In a 2002 Washington Jewish Week article, “Hyams said that while she does not condone suicide bombings, she personally believes they ‘are in response to the occupation.’” In another instance she defended the use of violence, stating “occupation is violence… and the consequence of this action must result in violence.” This background precludes any reader of Amnesty’s report from accepting it at face value.
As with the case of Hyams, if Amnesty wants to maintain impartiality, it should disqualify Saleh Hijazi from working on Israeli issues. Hijazi, a Palestinian born in Jerusalem and raised in Ramallah, has a clear lack of objectivity in this regard.
In 2005, he worked as a Public Relations officer for the Office of the Ministry of Planning in Ramallah and in 2007 he was listed as contact for the NGO “Another Voice” – under the group's signature “Resist! Boycott! We Are Intifada!”
Hijazi has a “special” conflict of interest with regards to administrative detention in particular. On March 9, 2011, while as a researcher for Human Rights Watch, he spoke at a UN conference where he described how his father was supposedly arrested by the Israeli authorities “when the Israeli military could not find an activist neighbor.”
How can Hijazi be impartial when he is simultaneously claiming to be a victim of the very same country on which he is reporting?
Political hijacking 
Hyams and Hijazi are not the only Amnesty employees to have long-standing biases against Israel. In August 2010, the executive director of Amnesty-Finland, Frank Johansson, referred to Israel as “a scum state” on his blog.

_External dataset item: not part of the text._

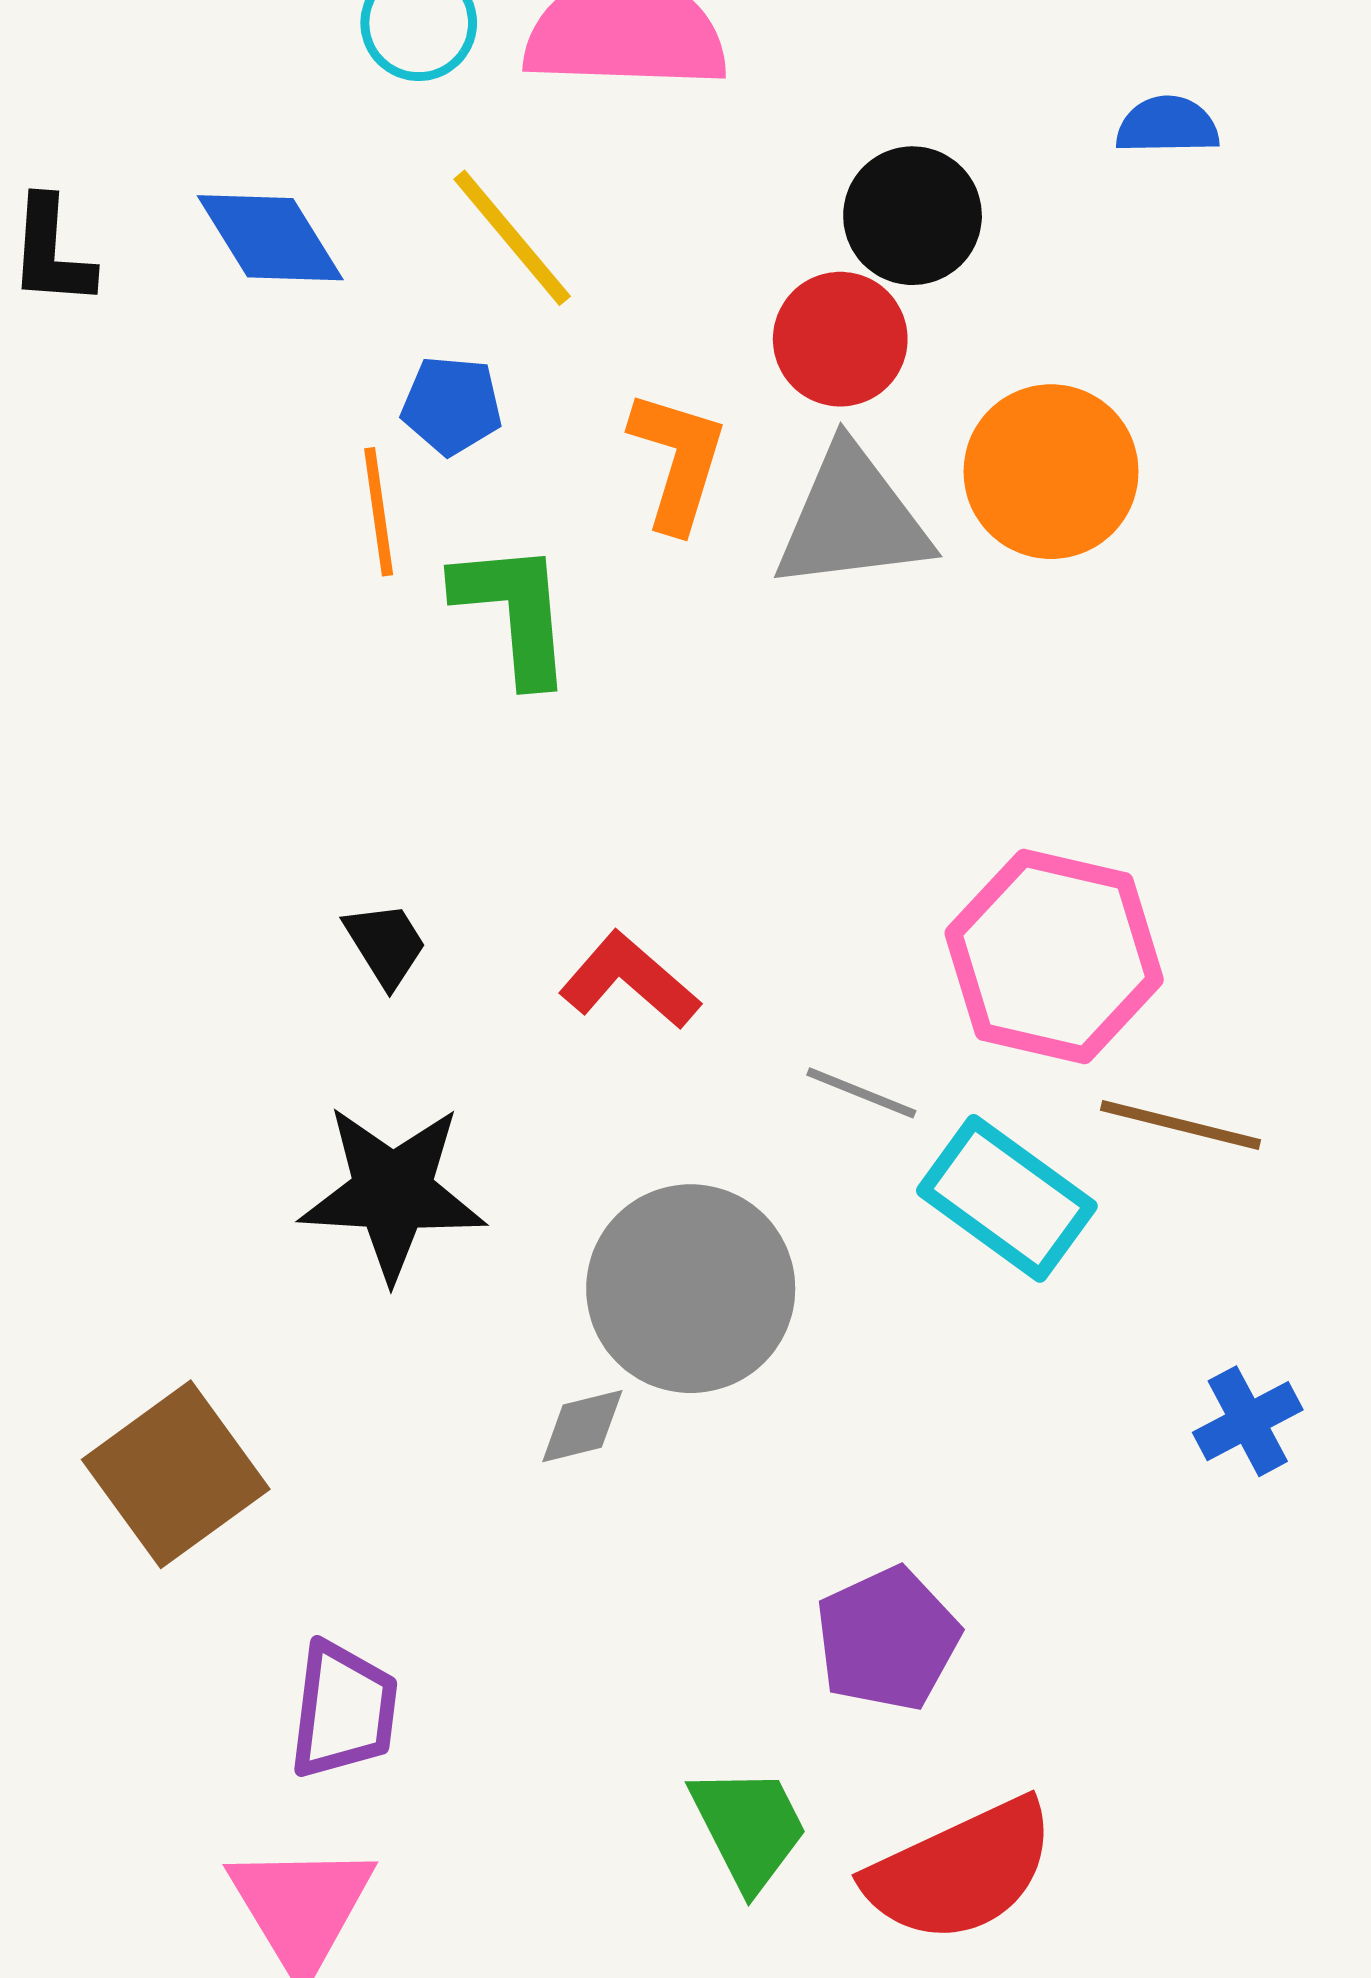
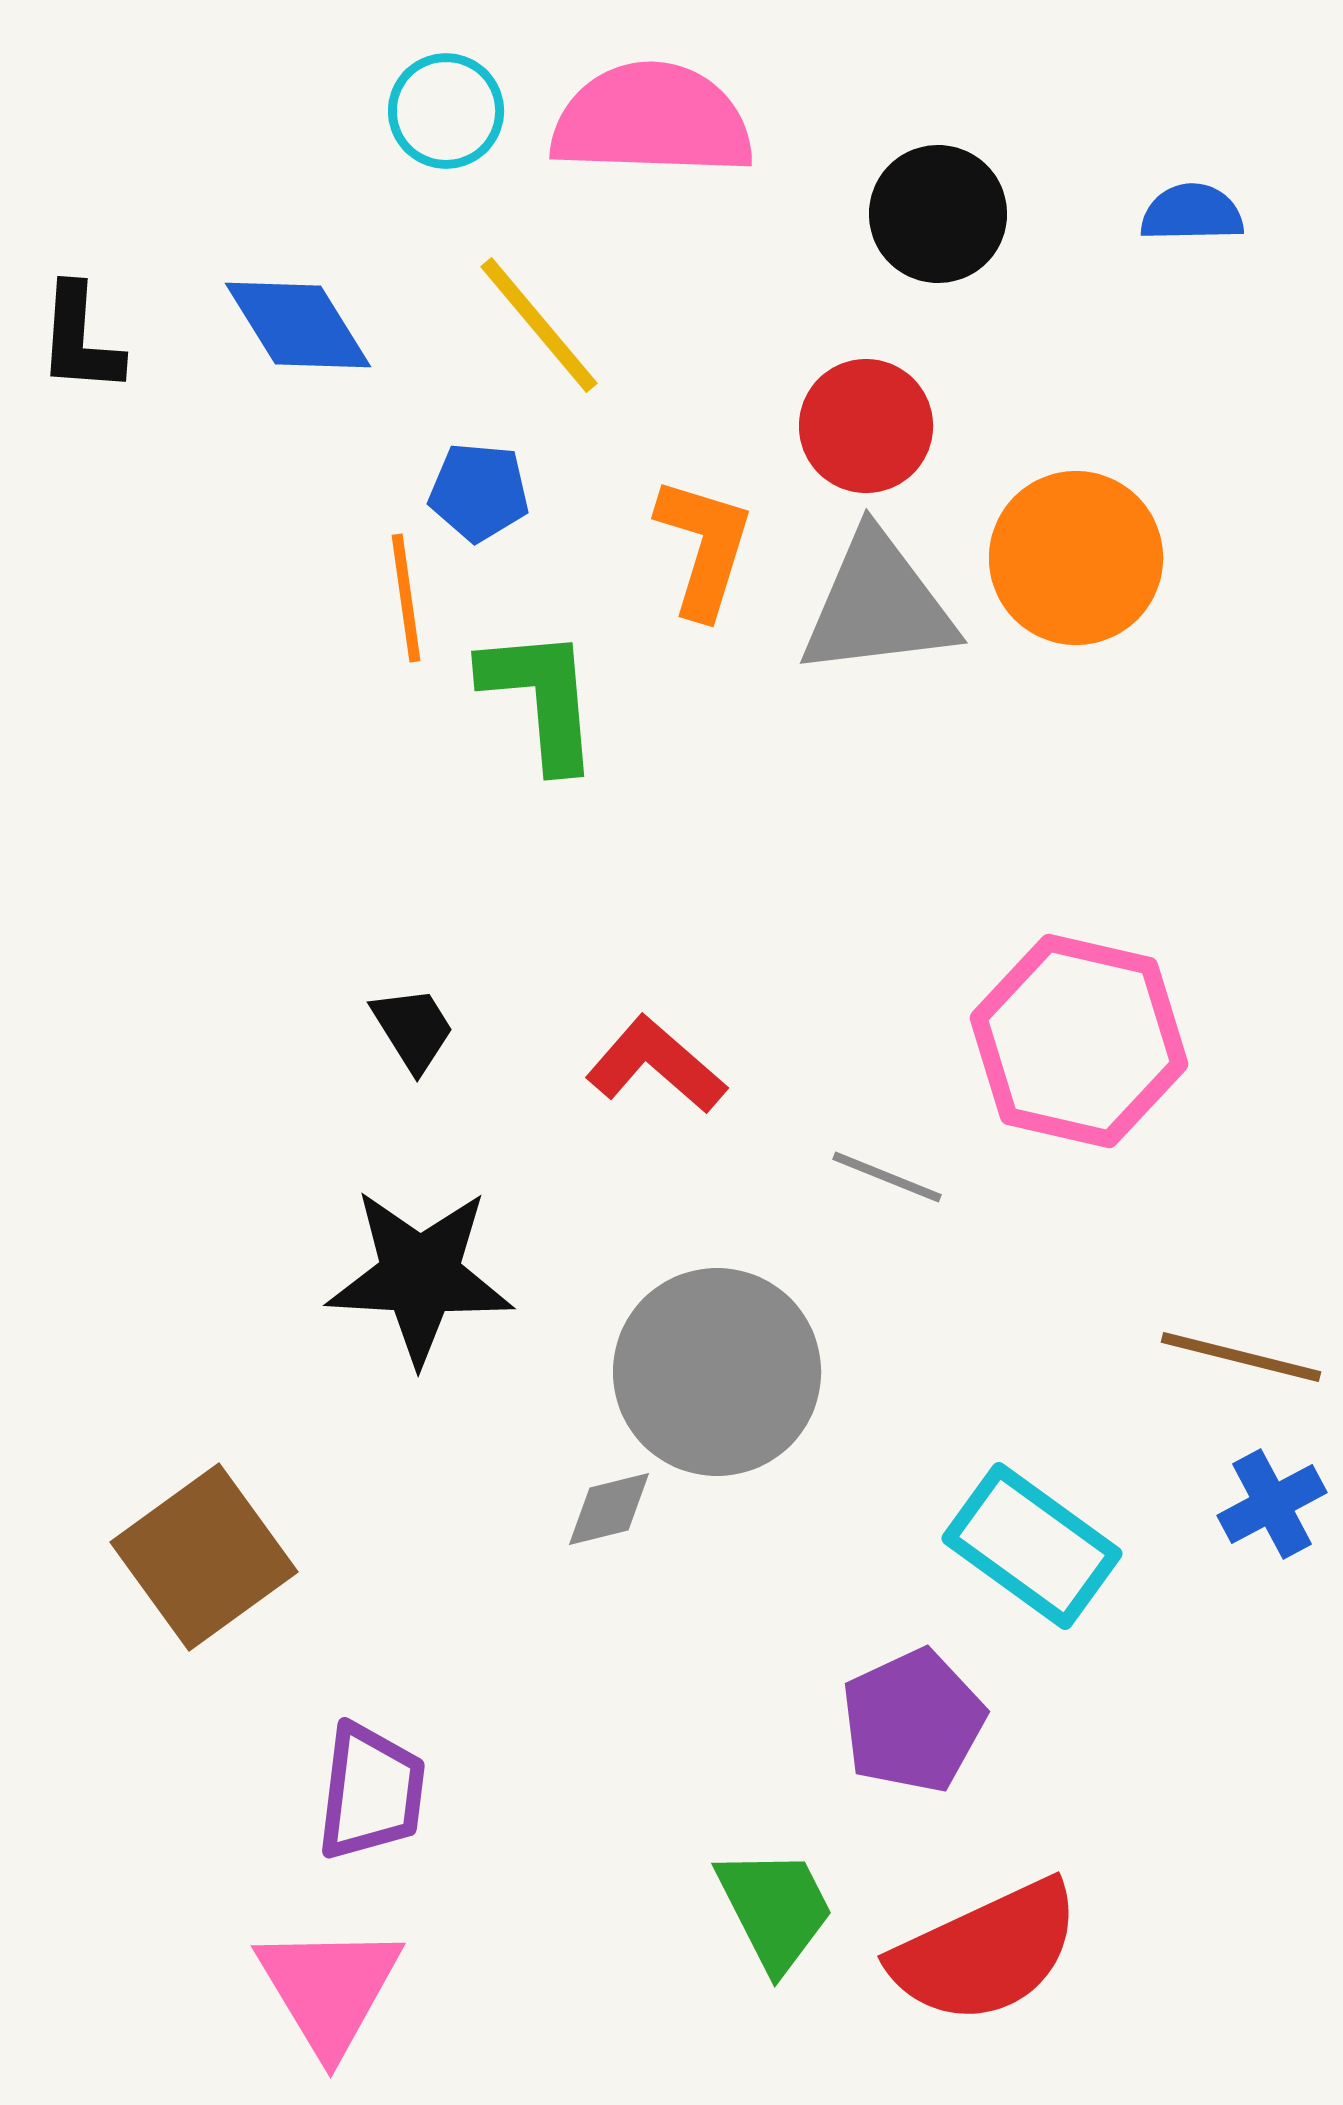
black circle: (913, 216) -> (938, 214), moved
brown line: (1180, 1125) -> (1241, 1357), moved
cyan rectangle: (1007, 1198) -> (1032, 1546), moved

Kristyan Benedict, Amnesty’s Crisis Response & Country Priorities Manager gave an interview where he explained that the Arab-Israeli conflict is caused by “The USA play(ing) both Arab and Israel sides to generate money, power and control.” And, that “Israel always pushes the buttons to make all the surrounding Arabic states such as Syria, Lebanon feel insecure. So they then buy weapons off other states and this is a great profit-making industry.”

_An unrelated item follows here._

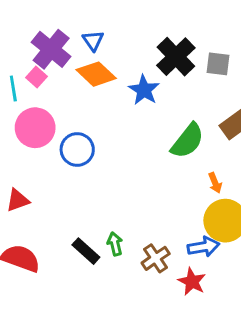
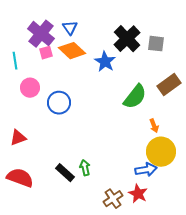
pink square: (37, 77) -> (46, 53), moved, turned 32
pink circle: (35, 128) -> (30, 88), size x0.7
brown cross: (156, 258) -> (113, 199), moved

To be sure, critiquing the author instead of the argument may be considered bad form. However, when a report’s key architects are so blatantly biased, it is both warranted and necessary in pursuit of the principles of universal human rights. In this framework, describing the context of events is crucial to accurate reporting. Ideological biases will reshape the entire picture according to the reporter’s pre-judged conclusions.
Such bias is amply displayed in Amnesty’s 2012 Annual Report, released just last week (May 30.)
In the section about Israel, possibly written by Hyams and Hijazi, Amnesty refers to the Palestinians having “fired indiscriminate rockets and mortars into southern Israel, killing two people and endangering the lives of others." (page. 267) The “others” at the end of the sentence are over a million Israelis forced for the last 10 years to live in constant fear of rockets targeting them and their children.
This phrasing is to be expected from a hardcore pro-Palestinian activist such as Hyams, a former Palestinian Authority official such as Hijazi or a conspiracy theorist such as Benedict. However, it is completely inappropriate for the world’s largest human rights group to describe one million Israeli non-combatants as merely “others.”
When human rights organizations are co-opted by people with a specific political agenda, they are incapable of fulfilling their mandates.
Amnesty’s choice to staff its Israel section with clearly biased researchers has made it tragically irrelevant for the championing of human rights in the region as a whole. Those who value human rights should be the most outspoken against the political hijacking of one of the world’s most powerful NGOs.
Gidon Shaviv is an Israel Research Fellow placed at NGO Monitor. The opinions expressed are his own. This article first appeared on Israel's ynet news and comment service. It is reproduced here by permission.